Sell your houses and get back into shares.

That's not the kind of advice you expect from Britain's biggest building society.

In it's latest housing market analysis, Nationwide Building Society said: "Since the end of 1999, blue chip stocks have lost about half their value - contrasting strongly with the housing market where prices rose 64 per cent in the same period.

"This divergence is likely to begin to unwind with equities - the riskier of the two asset classes - moving back towards sustained outperformance relative to housing.

"Even after the decline in equities since 1999, equities outperformed housing by nearly one per cent per annum.''

Shares don't have a roof and a living room so this is hardly the moment for reckless gambles.

Nationwide recognises that special factors - low interest rates and an acute shortage of homes - give extra strength to the housing market.

But whatever the building society says, many households presented with an unexpected £25,000 windfall in Aunt Agatha's will, have only one thought in mind - bricks and mortar.

In the second half of 2002, buy-to-let lending totalled £6.7 billion - 50 per cent up on the same period in 2001, making a total £12 billion for the whole of 2002, according to the Council of mortgage Lenders.

UCB Home loans estimates there are 275,500 buy-to-let mortgages outstanding, worth £24.2 billion. In December 1998, there were just 28,700 buy-to-let loans, totalling £2 billion.

The loan-to-value ratio on buy-to-lets is around 75 per cent, so investors have put down £8 billion in cash as deposits.

As prices in London and the South-East peak, investors seek out cheaper provincial areas, says UCB.

Winchester is so expensive that investors prefer Swindon and Weymouth, while overblown Brighton and Hove loses out to Eastbourne, Bexhill and Worthing.

Wembley is booming in London. Aylesbury and Hemel Hempstead are good areas to let to youngsters who cannot hope to buy in Hertfordshire, while Wolverhampton, Coventry and Birmingham earn solid income from students in the Midlands.

Favoured investor areas in the North include Wakefield - cheaper than Leeds - and terraced houses at £40,000 apiece in towns like Burnley, Rochdale and Bury.

Loans for investor buyers are cheap, too.

Ray Boulger, of brokers Charcol, tips a two-year tracker, starting at 4.47 per cent and a Mortgage Express loan at 4.99 per cent fixed for two or three years.

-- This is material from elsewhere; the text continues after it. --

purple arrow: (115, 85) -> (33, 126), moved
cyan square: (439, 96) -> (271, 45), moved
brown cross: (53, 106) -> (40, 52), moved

Malcolm Harrison, spokesman for the Association of Residential Letting Agents (ARLA), said: "People are looking further afield but if they have savings or inherited money, property is bound to appeal when rates are so low.

"A weaker housing market does not necessarily deter investors. When house sales weaken, rental demand tends to rise.''

Investors who got in as buy-to- let took off in 1997 are sitting pretty but it's a lot harder in today's market because:

*The big surge in property values may be over, with prices fully adjusted to a new era of low interest rates.

Rents are static, even falling, in many areas. Paragon, a specialist provider of buy-to-let mortgages, estimates the yield on rented property has fallen from ten per cent to eight per cent in the last 18 months.

Finding the right property is becoming harder. Builders have pushed prices so high that it is difficult to get decent returns on new property. Older property is more problematic because maintenance costs are higher and a concentration of tenants in a street can depress values.

Older houses mean lower rents, raising the risk of problem tenants. It's a wider problem than many realise.

Heather Jan Brunt, of Landlord Action, a nationwide company promising speedy action for landlords against tenants, said: "Landlords used to belong to a particular class.

"Now there are many novice landlords and some move tenants in quickly without checking references thoroughly.

"If payments stop, some landlords leave it for a while before they speak to the tenants with the result, in one case, of arrears of more than £30,000.''

Landlord Action claims to tackle problem cases without the delays and expense of involving solicitors.

The first step involves serving a notice on a tenant, usually during the evening, warning that if arrears are not paid within 14 days a possession order will be obtained in court.

It costs a landlord just £98 plus VAT and in six out of ten cases it solves the problem.

Johnathan Chippeck, who helped found Landlord Action when he hit problems with some of the 42 properties he owns in London and Luton, said: "If tenants who fail to pay the rent are subject to a possession order, their credit rating can be affected.

"A credit rating can affect your mobile phone, your mortgage, store cards and major purchases. If you get a judgement, you could have difficulty getting credit for many years.''

Landlord Action's booming caseload - particularly in London and the North-West - is a reminder old Aunt Agatha's money is not necessarily best invested in bricks and mortar.